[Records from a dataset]
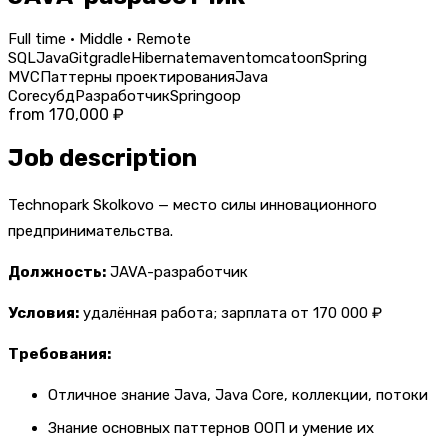
Full time · Middle · Remote
SQL
Java
Git
gradle
Hibernate
maven
tomcat
ооп
Spring
MVC
Паттерны проектирования
Java
Core
субд
Разработчик
Spring
oop
from 170,000 ₽
Job description
Technopark Skolkovo — место силы инновационного
предпринимательства.
Должность:
JAVA-разработчик
Условия:
удалённая работа; зарплата от 170 000 ₽
Требования:
Отличное знание Java, Java Core, коллекции, потоки
Знание основных паттернов ООП и умение их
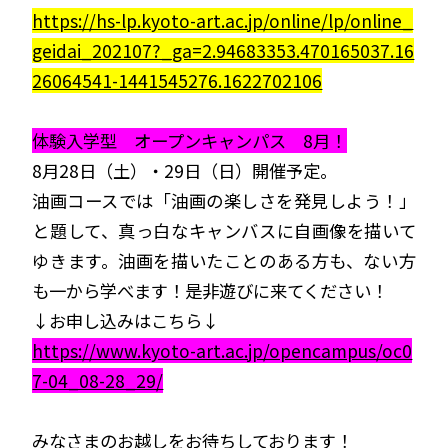
https://hs-lp.kyoto-art.ac.jp/online/lp/online_
geidai_202107?_ga=2.94683353.470165037.16
26064541-1441545276.1622702106
体験入学型 オープンキャンパス 8月！
8月28日（土）・29日（日）開催予定。
油画コースでは「油画の楽しさを発見しよう！」
と題して、真っ白なキャンバスに自画像を描いて
ゆきます。油画を描いたことのある方も、ない方
も一から学べます！是非遊びに来てください！
↓お申し込みはこちら↓
https://www.kyoto-art.ac.jp/opencampus/oc0
7-04_08-28_29/
みなさまのお越しをお待ちしております！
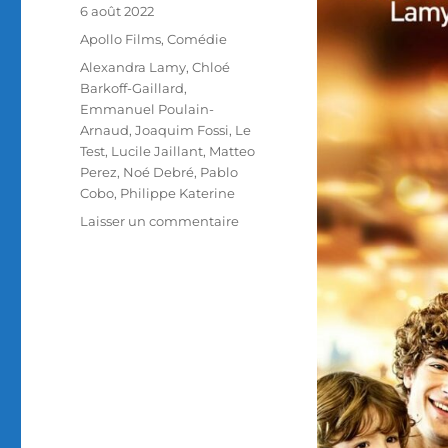
Publié
6 août 2022
le
Catégories
Apollo Films
,
Comédie
Étiquettes
Alexandra Lamy
,
Chloé
Barkoff-Gaillard
,
Emmanuel Poulain-
Arnaud
,
Joaquim Fossi
,
Le
Test
,
Lucile Jaillant
,
Matteo
Perez
,
Noé Debré
,
Pablo
Cobo
,
Philippe Katerine
sur
Laisser un commentaire
Test
DVD
/
Le
Test,
réalisé
par
Emmanuel
Poulain-
Arnaud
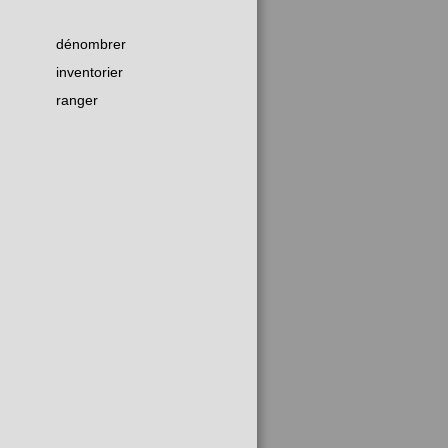
dénombrer
inventorier
ranger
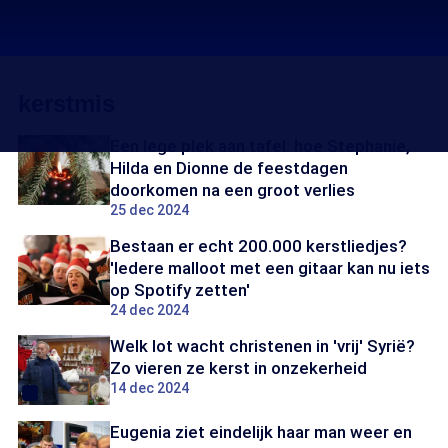
kerstmis
Een lege plek aan tafel: hoe Stephanie,
Hilda en Dionne de feestdagen
doorkomen na een groot verlies
25 dec 2024
Bestaan er echt 200.000 kerstliedjes?
'Iedere malloot met een gitaar kan nu iets
op Spotify zetten'
24 dec 2024
Welk lot wacht christenen in 'vrij' Syrië?
Zo vieren ze kerst in onzekerheid
14 dec 2024
Eugenia ziet eindelijk haar man weer en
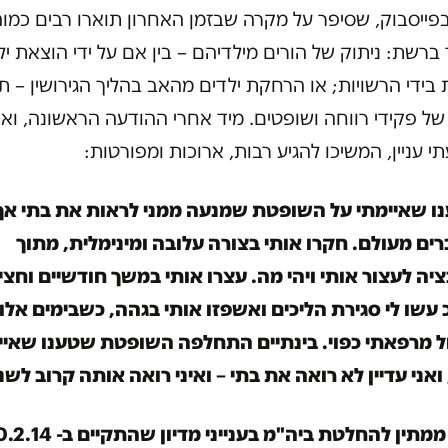
פייסבוק, שסיפר על מקרה שבזמן האחרון תוארו רבים כמוה
ברשת: ניתוק של הורים מילדיהם – בין אם על ידי הוצאת יל
בידי הרשויות; או הרחקת ילדים מהאב בהליך הגירושין – ת
של פקידי רווחה ושופטים. מיד אחרי ההודעה הראשונה, וא
 עניין, המשיכו להגיע רבות, ארוכות ומפורטות:
ו שאיימתי על השופטת שמנעה ממני לראות את בתי אך
רים מעולם. חקרו אותי בצורה עלובה ומינימלית, מתוך
יה לעצור אותי ויהי מה. עצרו אותי במשך חודשיים וחצי
עשו לי סגירת הליכים ואשפזו אותי בגהה, כשבימים אלו 
ל מרפאתי כפוי. בינתיים התחלפה השופטת שטענו שאיי
ואני עדיין לא רואה את בתי – ואיני רואה אותה קרוב לשנ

• Task brief
Word for word, restate the lines above from the one with "Знание основных паттернов ООП и умение их" through the one with "Hilda en Dionne de feestdagen", keeping both ends and dropping the pictures.

• Answer section
Знание основных паттернов ООП и умение их
https://hs-lp.kyoto-art.ac.jp/online/lp/online_
geidai_202107?_ga=2.94683353.470165037.16
26064541-1441545276.1622702106
体験入学型 オープンキャンパス 8月！
8月28日（土）・29日（日）開催予定。
油画コースでは「油画の楽しさを発見しよう！」
と題して、真っ白なキャンバスに自画像を描いて
ゆきます。油画を描いたことのある方も、ない方
も一から学べます！是非遊びに来てください！
↓お申し込みはこちら↓
https://www.kyoto-art.ac.jp/opencampus/oc0
7-04_08-28_29/
みなさまのお越しをお待ちしております！
Publié
6 août 2022
le
Catégories
Apollo Films
,
Comédie
Étiquettes
Alexandra Lamy
,
Chloé
Barkoff-Gaillard
,
Emmanuel Poulain-
Arnaud
,
Joaquim Fossi
,
Le
Test
,
Lucile Jaillant
,
Matteo
Perez
,
Noé Debré
,
Pablo
Cobo
,
Philippe Katerine
sur
Laisser un commentaire
Test
DVD
/
Le
Test,
réalisé
par
Emmanuel
Poulain-
Arnaud
dénombrer
inventorier
ranger
kerstmis
Een lege plek aan tafel: hoe Stephanie,
Hilda en Dionne de feestdagen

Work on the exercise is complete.